MDS subgroup analysis revealed that the poor impact of a U2AF1 mutation on OS was only demonstrated in the lower risk groups (very low and low) defined by IPSS-R (P = 0.035; Fig. 3a). In addition, patients harboring the U2AF1 mutation showed inferior PFS in the higher risk groups (RAEB-1 or RAEB-2) defined by WHO 2008 criteria (P = 0.045; Fig. 3b). Patients with the SRSF2 mutation showed inferior PFS in the lower risk groups (RCUD or RCMD) defined by WHO 2008 criteria (P = 0.004; Fig. 3c). Patients with a SRSF2 mutation exhibited a somewhat increased rate for AML transformation among lower risk (RCUD or RCMD) MDS patients (P = 0.083; Fig. 3d). No survival differences were seen between MDS patients with or without the SF3B1 mutation (data not shown).

Discussion

Recent reports regarding whole exome sequencing in MDS patients by Yoshida et al. [3] and Papaemmanuil et al. [7] suggest that spliceosome mutations have some clinical relevance. Identifying the impact of these mutations on MDS pathogenesis holds some promise for the therapeutic modulation of mRNA splicing [8]. The exact functional consequences of these spliceosomal mutations in MDS pathogenesis and other hematological malignancies remain largely unknown, and are being intensely investigated [9]. The molecular diversity of MDS corresponds to the clinical and phenotypic heterogeneities of these syndromes. Moreover, molecular defects could potentially serve as biomarkers for the identification of therapeutic targets [5]. To date, these genotype–phenotype associations of MDS have been described in many previous studies. Numerous researchers have investigated spliceosomal mutations in MDS without RS; however, the effects of these mutations on clinical outcomes have not been uniform. We investigated the prevalence and prognostic implication of the SF3B1, U2AF1, and SRSF2 mutations in MDS patients without RS from Korea.

Our findings indicate that the SF3B1, U2AF1, and SRSF2 mutations were relatively infrequent in MDS patients without RS, contradicting the results from a previous study. In addition, our results demonstrate that the U2AF1 and SRSF2 mutations, unlike SF3B1, were associated with a negative prognostic impact for MDS patients without RS.

Spliceosomes in the nucleus are complexes composed of small nuclear RNAs (snRNA) and numerous protein subunits. These spliceosomes serve to remove introns from genes that encode proteins [10]. Identifying these genes and understanding the mechanisms involved in aberrant splicing might lead to advancements in diagnosis and treatment of MDS and other diseases [11]. According to a recent report by Makishima et al., mutations affecting spliceosomal genes that result in defective splicing belong to a new leukemogenic pathway, with these mutations possibly constituting diagnostic biomarkers that could be therapeutic targets [5].

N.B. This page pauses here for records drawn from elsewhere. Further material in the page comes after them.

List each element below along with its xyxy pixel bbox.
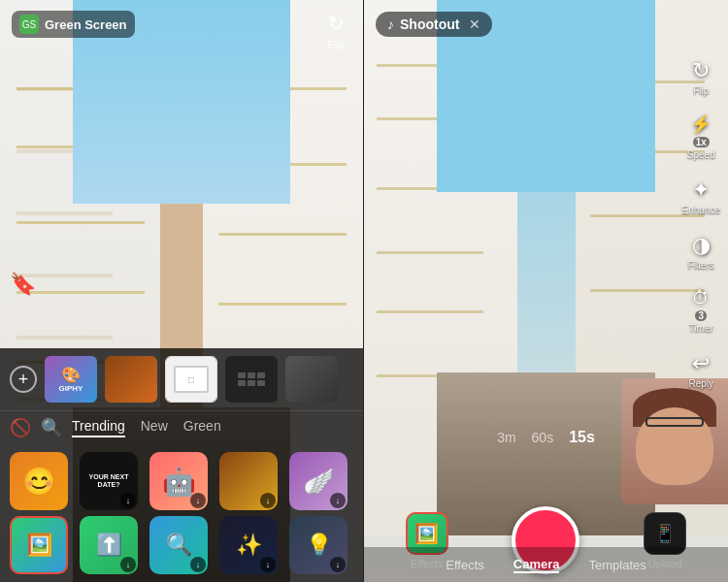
effects-grid: 😊 YOUR NEXT DATE? ↓ 🤖 ↓ ↓ 🪽 ↓ 🖼️ (0, 444, 363, 582)
person-face (636, 407, 713, 485)
add-icon: + (18, 370, 29, 390)
effect-upload[interactable]: ⬆️ ↓ (80, 516, 138, 574)
green-screen-label: Green Screen (45, 17, 127, 32)
tab-templates[interactable]: Templates (588, 558, 645, 572)
reply-icon: ↩ (692, 351, 710, 376)
thumb-img1[interactable] (105, 356, 157, 403)
effect-stars[interactable]: ✨ ↓ (219, 516, 278, 574)
search-icon-left[interactable]: 🔍 (41, 417, 62, 438)
flip-ctrl-label: Flip (693, 85, 709, 96)
effect-greenscreen[interactable]: 🖼️ (10, 516, 68, 574)
enhance-icon: ✦ (692, 178, 710, 203)
right-controls: ↻ Flip ⚡ 1x Speed ✦ Enhance ◑ Filters ⏱ … (682, 58, 720, 389)
enhance-control[interactable]: ✦ Enhance (682, 178, 720, 215)
bottom-overlay: + 🎨 GIPHY □ (0, 348, 363, 582)
green-screen-icon: GS (19, 15, 39, 34)
timer-icon: ⏱ (692, 288, 710, 308)
right-header: ♪ Shootout ✕ (364, 0, 728, 48)
thumb-grid[interactable] (225, 356, 278, 403)
music-icon: ♪ (387, 16, 394, 32)
timer-badge: 3 (695, 310, 707, 321)
tab-camera[interactable]: Camera (513, 557, 560, 573)
song-title: Shootout (400, 16, 459, 32)
filter-row: 🚫 🔍 Trending New Green (0, 411, 363, 444)
effect-avatar[interactable]: 🤖 ↓ (149, 452, 208, 510)
effect-pattern[interactable]: ↓ (219, 452, 278, 510)
thumb-white[interactable]: □ (165, 356, 217, 403)
reply-label: Reply (688, 378, 713, 389)
filters-control[interactable]: ◑ Filters (688, 233, 714, 271)
flip-button-left[interactable]: ↻ Flip (320, 8, 351, 50)
effect-next-date[interactable]: YOUR NEXT DATE? ↓ (80, 452, 138, 510)
add-button[interactable]: + (10, 366, 37, 393)
person-thumbnail (621, 378, 728, 504)
enhance-label: Enhance (682, 205, 720, 215)
duration-row: 3m 60s 15s (497, 429, 595, 446)
person-glasses (645, 417, 704, 427)
tab-trending[interactable]: Trending (72, 418, 125, 437)
dur-3m[interactable]: 3m (497, 430, 515, 445)
effect-bulb[interactable]: 💡 ↓ (289, 516, 347, 574)
left-panel: GS Green Screen ↻ Flip 🔖 + 🎨 GIPHY □ (0, 0, 364, 582)
right-panel: ♪ Shootout ✕ ↻ Flip ⚡ 1x Speed ✦ Enhance… (364, 0, 728, 582)
filters-label: Filters (688, 260, 714, 271)
speed-badge: 1x (693, 137, 710, 147)
timer-label: Timer (689, 323, 713, 334)
green-screen-badge: GS Green Screen (12, 11, 135, 38)
no-filter-icon[interactable]: 🚫 (10, 417, 31, 438)
close-song-button[interactable]: ✕ (469, 16, 480, 32)
thumb-dark[interactable] (285, 356, 338, 403)
filters-icon: ◑ (692, 233, 711, 258)
speed-control[interactable]: ⚡ 1x Speed (687, 113, 715, 160)
effect-zoom[interactable]: 🔍 ↓ (149, 516, 208, 574)
flip-icon: ↻ (320, 8, 351, 39)
bottom-tabs: Effects Camera Templates (364, 547, 728, 582)
reply-control[interactable]: ↩ Reply (688, 351, 713, 389)
flip-label: Flip (327, 39, 345, 50)
dur-15s[interactable]: 15s (569, 429, 595, 446)
song-badge[interactable]: ♪ Shootout ✕ (376, 12, 492, 37)
speed-icon: ⚡ (690, 113, 711, 135)
thumbnails-row: + 🎨 GIPHY □ (0, 348, 363, 411)
filter-tabs: Trending New Green (72, 418, 353, 437)
effect-face1[interactable]: 😊 (10, 452, 68, 510)
dur-60s[interactable]: 60s (532, 430, 554, 445)
flip-control[interactable]: ↻ Flip (692, 58, 710, 96)
speed-label: Speed (687, 149, 715, 160)
tab-new[interactable]: New (141, 418, 168, 437)
timer-control[interactable]: ⏱ 3 Timer (689, 288, 713, 334)
bookmark-icon[interactable]: 🔖 (10, 272, 36, 297)
flip-ctrl-icon: ↻ (692, 58, 710, 83)
tab-green[interactable]: Green (183, 418, 221, 437)
effect-wings[interactable]: 🪽 ↓ (289, 452, 347, 510)
thumb-giphy[interactable]: 🎨 GIPHY (45, 356, 97, 403)
left-header: GS Green Screen ↻ Flip (0, 0, 363, 48)
tab-effects[interactable]: Effects (446, 558, 484, 572)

These spliceosomal gene mutations occur at varying frequencies for different disease subtypes, and contribute to differences in survival outcomes [9]. The SF3B1 gene is located on chromosome 2q33.1 and codes for the SF3B1 protein complex, which is involved in the early stages of spliceosome assembly. U2AF1 gene is located on chromosome 21q22, and encodes proteins that play a role in the early steps of 3′ splice site recognition. The SRSF2 gene is located on chromosome 17q25.2, with the coding protein known to play a role in preventing exon skipping and ensuring the accuracy of splicing [12].

It was previously reported that the incidence of MDS with RS is far less common than that of MDS without RS in the Korean population [13, 14]. Consistent with previous studies, our study population comprised 129 MDS patients without RS. For this cohort, the mutation rates of SF3B1, U2AF1, and SRSF2 were 7.0, 7.8, and 10.1 %, respectively (Table 1). The occurrence of mutations in these genes, for MDS patients without RS, were relatively infrequent compared with that seen in earlier studies [3, 8, 9, 14]. Hahn and Scott reported that the p.Lys700Glu was the most recurrently occurring alteration in both MDS and chronic lymphocytic leukemia [10]. In the current study, this particular mutation was the most common seen in spliceosomal genes likewise (Table 2).

Malcovati et al. reported that only 5.3 % (2/38) of patients with AML evolving from MDS carried a somatic mutation in SF3B1 [15]. In our current study, none of the SF3B1mut MDS patients progressed into AML, and these patients were more likely to present with advantageous cytogenetic findings. However, U2AF1mut and SRSF2mut patients were considered to belong to higher risk MDS groups or to have a poor cytogenetic findings (Table 1).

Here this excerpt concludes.